A colleague recently wrote asking the following,

Most of the sources I have came across explain the use of Bayes’ Theorem and how it can be applied to real world situations, but nothing that can contrast the two interpretations. Could you provide any insight into this?

I am not a statistician nor have I played one of TV. There are certainly many more qualified people to comment on this matter than me: Andrew Gelman has written a remarkable amount on various aspects of Bayesian statistics; a quick web search turns up dozens of other blogs and articles on the matter.

That being said, I thought it might be a fun exercise to write down that which I know. Here I hope to introduce these notions and shed a bit of light on the meaning of these interpretations, particularly with an eye towards inference.
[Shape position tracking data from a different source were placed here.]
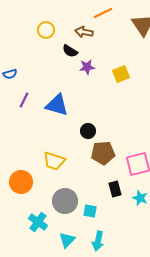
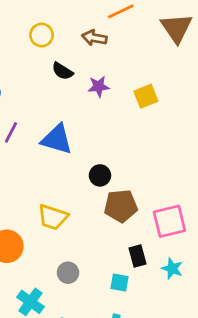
black semicircle: (70, 51) -> (62, 71), moved
gray circle: (65, 201) -> (68, 273), size x0.6
cyan square: (90, 211) -> (119, 282), moved

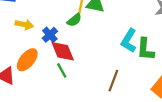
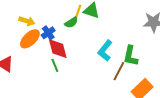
cyan L-shape: (129, 41) -> (105, 51), moved
orange ellipse: (27, 60) -> (30, 39), moved
brown line: (113, 81) -> (119, 71), moved

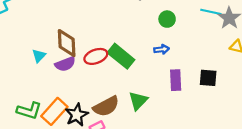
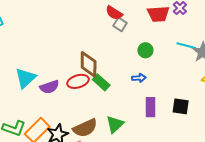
brown diamond: (67, 43) -> (89, 64), moved
cyan triangle: (39, 56) -> (25, 78), size x1.6
green rectangle: (121, 56) -> (101, 82), size x0.7

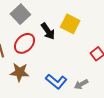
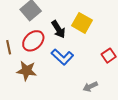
blue L-shape: (56, 81) -> (62, 57), moved

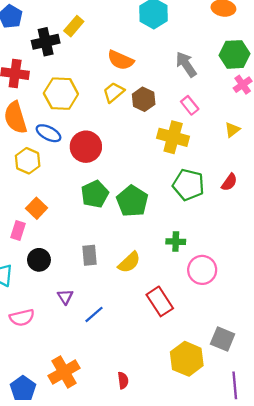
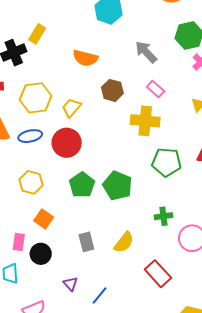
yellow trapezoid: (114, 92) -> (71, 108), moved
blue ellipse: (48, 133) -> (30, 136), turned -30
yellow hexagon: (28, 161) -> (31, 182), moved
orange square: (37, 208) -> (44, 219), moved
pink rectangle: (18, 230) -> (19, 242), moved

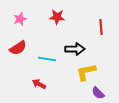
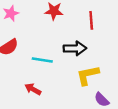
red line: (101, 27) -> (91, 20), moved

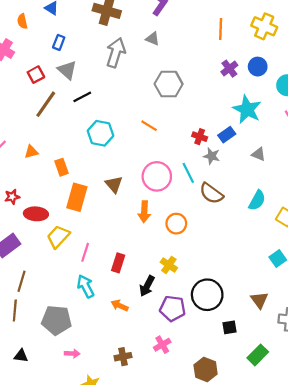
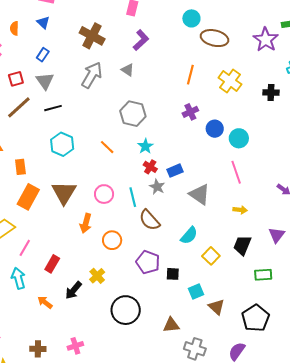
blue circle: (258, 67) -> (215, 129), moved
cyan star: (247, 109) -> (145, 146), moved, size x0.6
gray triangle: (259, 154) -> (200, 194), size x1.6
pink circle: (157, 176) -> (104, 194), size x0.7
brown triangle: (114, 184) -> (64, 193), size x1.5
brown triangle: (259, 300) -> (171, 325), turned 48
purple pentagon: (173, 308) -> (148, 262), moved
black square: (229, 327) -> (173, 274), moved

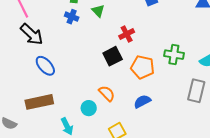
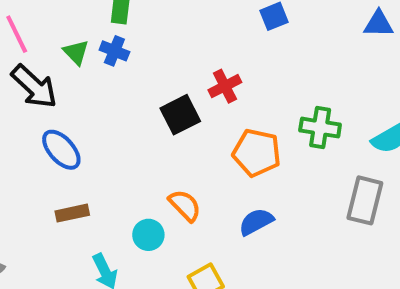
green triangle: (98, 11) -> (76, 52), moved
black square: (113, 56) -> (180, 115), moved
brown rectangle: (39, 102) -> (72, 213), moved, size x0.6

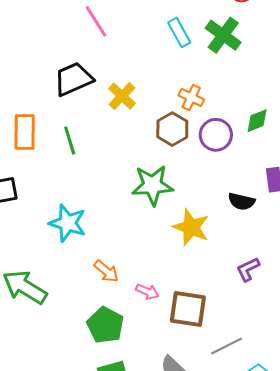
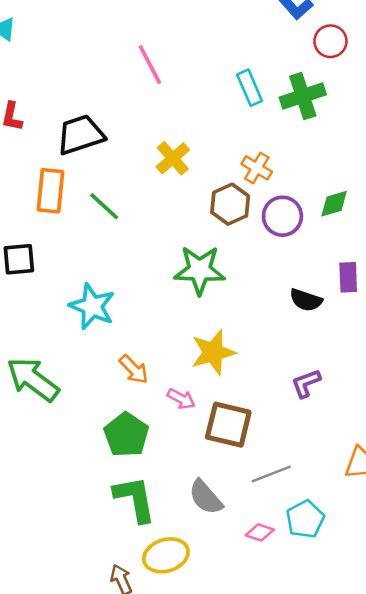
green cross: (223, 35) -> (303, 96), turned 30
black trapezoid: (73, 79) -> (80, 135), moved
green line: (70, 140) -> (104, 206), turned -36
yellow star: (191, 227) -> (213, 352), moved, turned 30

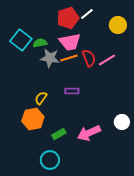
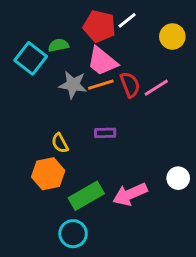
red pentagon: (68, 18) -> (99, 26), turned 30
pink trapezoid: (70, 42) -> (102, 61), turned 50
green semicircle: (40, 43) -> (58, 45), moved
yellow semicircle: (41, 98) -> (60, 143), turned -64
green rectangle: (59, 134) -> (86, 196), size x1.6

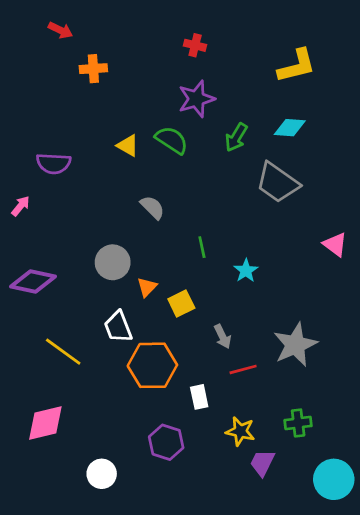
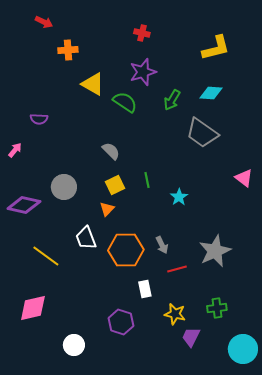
yellow triangle: (128, 146) -> (93, 84), moved, size x1.4
purple semicircle: (54, 163) -> (39, 119), size x0.7
gray circle: (113, 262) -> (64, 187), moved
yellow square: (181, 304) -> (115, 185), moved
orange hexagon: (152, 365) -> (126, 250), moved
Let’s begin with the basics. Frequentist and Bayesian statistics differ in what types of information can be encoded as probabilities. The frequentist would claim that probabilities are to be strictly interpreted as fractions of event outcomes from some ensemble. This stands in contrast to the Bayesian, who would argue that we need not be so strict: in addition to representing outcome frequencies, probabilities may also serve to encode our belief about the likelihood of an event. Ultimately the difference comes down to whether you admit “beliefs” into your probabilistic calculus.

The relationship between Bayes’ theorem and Bayesian statistics is often misunderstood, but serves as a very nice place to start discussion. Let’s dive in.

Bayes theorem

Despite the name, the mathematical statement embodied in Bayes’ theorem is valid under both interpretations. In fact, it is a consequence of the basic rules of conditional probabilities. The derivation is quite simple,

Let’s say we have two events, $$A$$ and $$B$$, and we know that $$B$$ has occurred. We can notate the probability that $$A$$ will happen given this knowledge as $$P(A | B)$$ (read as “the probability that $$A$$ happens given that $$B$$ has happened”). This is known as a conditional probability.

We can turn this conditional probability into a joint probability, $$P(A, B)$$, the probability that both $$A$$ and $$B$$ occur. We accomplish this by first asking “what is the probability that $$B$$ will occur?” (this is of course $$P(B)$$). We can then ask “given that $$B$$ has occurred what is the probability that $$A$$ will occur?” (this is $$P(A {\,\vert\,}B)$$). Since we want $$P(A, B)$$ we want the probability that both of these events have occurred, which by the chain rule of probability is simply the product, $P(A, B) = P(A {\,\vert\,}B)~ P(B)$

We can now express $$P(A, B)$$ in terms of both $$P(A {\,\vert\,}B)$$ and $$P(B {\,\vert\,}A)$$, $P(A, B) = P(A {\,\vert\,}B) P(B) = P(B {\,\vert\,}A) P(A)$

If we drop the left-hand side and divide by $$P(B) P(A)$$ we find Bayes’ theorem, $\frac{P(A {\,\vert\,}B)}{P(A)} = \frac{P(B {\,\vert\,}A)}{P(B)}$ or equivalently, $P(A {\,\vert\,}B) = \frac{P(B {\,\vert\,}A) P(A)}{P(B)}$

Note that throughout this we made no assumptions on how we interpret these probabilities (beyond the chain rule which holds in both interpretations). Mathematically this statement is true in any setting. Intuitively it gives us a tool for inverting conditionality.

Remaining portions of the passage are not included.